To finish the story of the moonie weekend. The grunting automata spread six blankets around the bonfire area (there were about thirty potential inductees) so each blanket sat four recruits and a “squad leader.” First thing I noticed was they were all oriental, I didn’t even know about the Korean connection at the time. They continued the love bombing with gracious welcomes and how happy they were to see us and tell us about Reverend Moon.

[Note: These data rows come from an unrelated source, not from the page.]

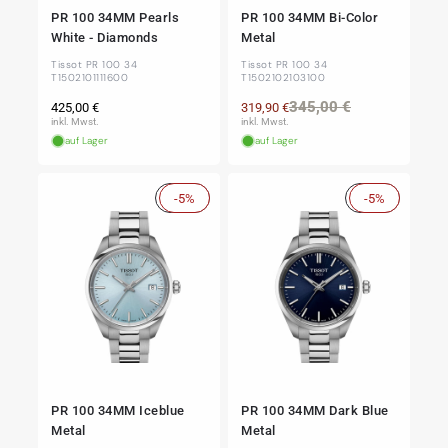
PR 100 34MM Pearls
PR 100 34MM Bi-Color
White - Diamonds
Metal
Tissot PR 100 34
Tissot PR 100 34
T1502101111600
T1502102103100
Normaler
Normaler
Verkaufspre
345,00 €
425,00 €
319,90 €
Preis
Preis
inkl. Mwst.
inkl. Mwst.
auf Lager
auf Lager
Sale
-5%
Sale
-5%
PR 100 34MM Iceblue
PR 100 34MM Dark Blue
Metal
Metal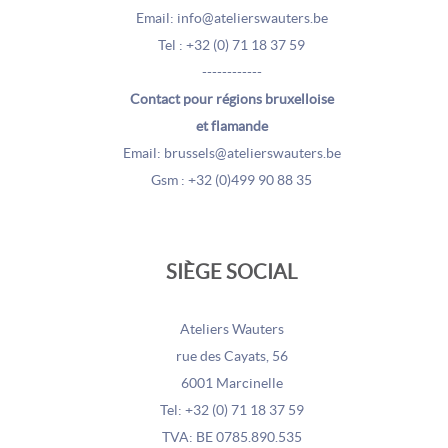
Email: info@atelierswauters.be
Tel : +32 (0) 71 18 37 59
------------
Contact pour régions bruxelloise
et flamande
Email: brussels@atelierswauters.be
Gsm : +32 (0)499 90 88 35
SIÈGE SOCIAL
Ateliers Wauters
rue des Cayats, 56
6001 Marcinelle
Tel: +32 (0) 71 18 37 59
TVA: BE 0785.890.535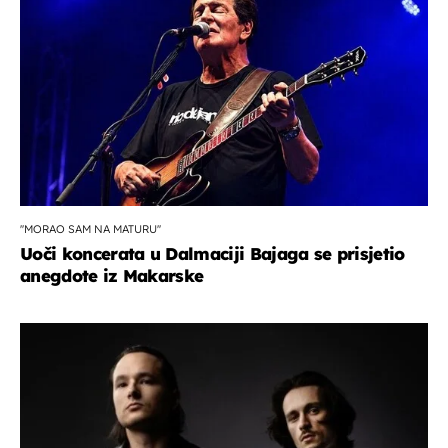
''MORAO SAM NA MATURU''
Uoči koncerata u Dalmaciji Bajaga se prisjetio
anegdote iz Makarske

Now I must admit that I can’t remember the details of the discussion. Don’t forget I was 24, so my mind was set on figuring out how the get the cute fräulein to go for a moonlight skinny dip in the idyllic mountain lake after everybody had gone to bed. So while the leader was rapping away about how Moon would help us unite our minds and hearts together in perfect harmony centering on God's love, my mind was elsewhere.

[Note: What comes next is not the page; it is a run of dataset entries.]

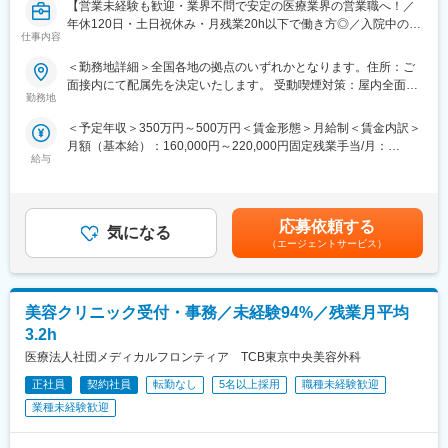
【営業未経験も歓迎・業界不問で安定の医療業界の営業職へ！／
年休120日・土日祝休み・月残業20h以下で働き方◎／入院中の病
仕事内容
室環境を整えるポジションのため社会貢献性◎】
＜勤務地詳細＞全国各地の拠点のいずれかとなります。住所：ご
【はじめに】
面接内にて配属先を決定いたします。 受動喫煙対策：屋内全面禁
大病院に向けて、病室家具の提案営業を行います。扱える製品は
勤務地
煙変更の範囲：会社の定める事業所
テレビから病室家具まで幅広く、快適な病室づくりのコンサルテ
＜予定年収＞350万円～500万円＜賃金形態＞月給制＜賃金内訳＞
ィングができる魅力的なポジションです。
月額（基本給）：160,000円～220,000円固定残業手当/月：
給与
70,000円（固定残業時間40時間0分/月）超過した時間外労働の残
【業務詳細】
業手当は追加支給＜月給＞230,000円～290,000円（一律手当を含
■一人の営業が担当する病院は平均10～30件です。
む）＜昇給有無＞有＜残業手当＞有＜給与補足＞◇昇給年１回(人
■1日2～4件の病院を訪問し、看護師・患者さんに商品の使い心地
事査定制度あり）◇賞与年2回（7月・12月月人事査定制度あり）
を病棟で試してもらいながら、それぞれの病院に合った提案をし
応募依頼する
気になる
合計2.3か月分※初年度は満額支給されません※【モデル年収】営業
ていただきます。
（エージェントサービス）
主任：464万～営業係長：585万～※賞与を含んだ額となります。※
＊月ノルマは設けられておらず、自分のペースで業務が行えま
最短で2～3年、一般的には5年前後でのステップアップ賃金はあ
す。
くまでも目安の金額であり、選考を通じて上下する可能性があり
ます。月給(月額)は固定手当を含めた表記です。
美容クリニック受付・事務／未経験94%／残業月平均
【営業先】
■訪問先は看護部や施設部、医事課の方々などをはじめとした医療
3.2h
従事者になります。
医療法人社団メディカルフロンティア TCB東京中央美容外科
※割合は既存2割、新規8割となります。仕事に慣れた場合、直行
直帰やテレワークを使いながら就業いただくことも可能です。
正社員
契約社員
転勤なし
5名以上採用
職種未経験歓迎
※営業だけではなく、保守契約更新・簡単な修理メンテナンス・パ
業種未経験歓迎
ートさんのフォローも行います。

After the blanket session, we were herded over the basketball court where folding chairs were assembled with a big blackboard erected with chalk and eraser like in grammar school. Mr. Pell walked in and I have to admit the man was charming. He could have been a college professor, real yuppie (corporate looking), affable and well spoken. He proceeded to explain the basics of the Divine Principle how God made man in his image, lives beyond space and time and was deeply offended by the ingratitude of the original sin.
Now here’s the kicker. God is upset with how his church screwed up and sent an angel to talk to Moon when he was 15, telling him he was chosen to unify all the Christian sects. In other words, Moon is the second coming of Christ, and if you live by his teachings everything will be hunky-dory.

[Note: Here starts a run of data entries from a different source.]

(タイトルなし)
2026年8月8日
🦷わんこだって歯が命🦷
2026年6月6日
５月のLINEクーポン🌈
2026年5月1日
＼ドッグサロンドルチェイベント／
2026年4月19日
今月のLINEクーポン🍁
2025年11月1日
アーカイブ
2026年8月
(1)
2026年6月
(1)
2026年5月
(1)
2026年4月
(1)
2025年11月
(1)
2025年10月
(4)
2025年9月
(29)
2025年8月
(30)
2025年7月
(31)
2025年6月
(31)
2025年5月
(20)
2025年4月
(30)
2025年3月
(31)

To make a long story short, I might as well have tried to make an octogenarian nun. Members of the church are as puritanical as they come. Love bombing isn’t what it seems.
To top it off, Mr. Pell ended the sermon with the esoteric fact that the ancient name for Korea was Josesan, pronounced “Chosen”, the clinching proof that Moon was the second Christ come to unify mankind and rid the world of sin by living as one, happy, unified family.
Interesting story. Thanks! Next time try a Polyamory conference. You'll have better luck.
I'm envious. Have no idea who. Great story (so far). What's the purpose of love bombing?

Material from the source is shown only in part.